__About this task__: Repeat the data word for word. Do not include the pictures.

__Data excerpts__:
------------------------------------------------------------
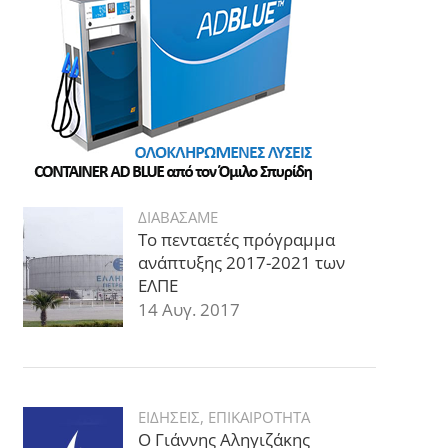
ΔΙΑΒΑΣΑΜΕ
Το πενταετές πρόγραμμα
ανάπτυξης 2017-2021 των
ΕΛΠΕ
14 Αυγ. 2017
ΕΙΔΗΣΕΙΣ
,
ΕΠΙΚΑΙΡΟΤΗΤΑ
Ο Γιάννης Αληγιζάκης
------------------------------------------------------------
__Exercise response__:
ΔΙΑΒΑΣΑΜΕ
Το πενταετές πρόγραμμα
ανάπτυξης 2017-2021 των
ΕΛΠΕ
14 Αυγ. 2017
ΕΙΔΗΣΕΙΣ
,
ΕΠΙΚΑΙΡΟΤΗΤΑ
Ο Γιάννης Αληγιζάκης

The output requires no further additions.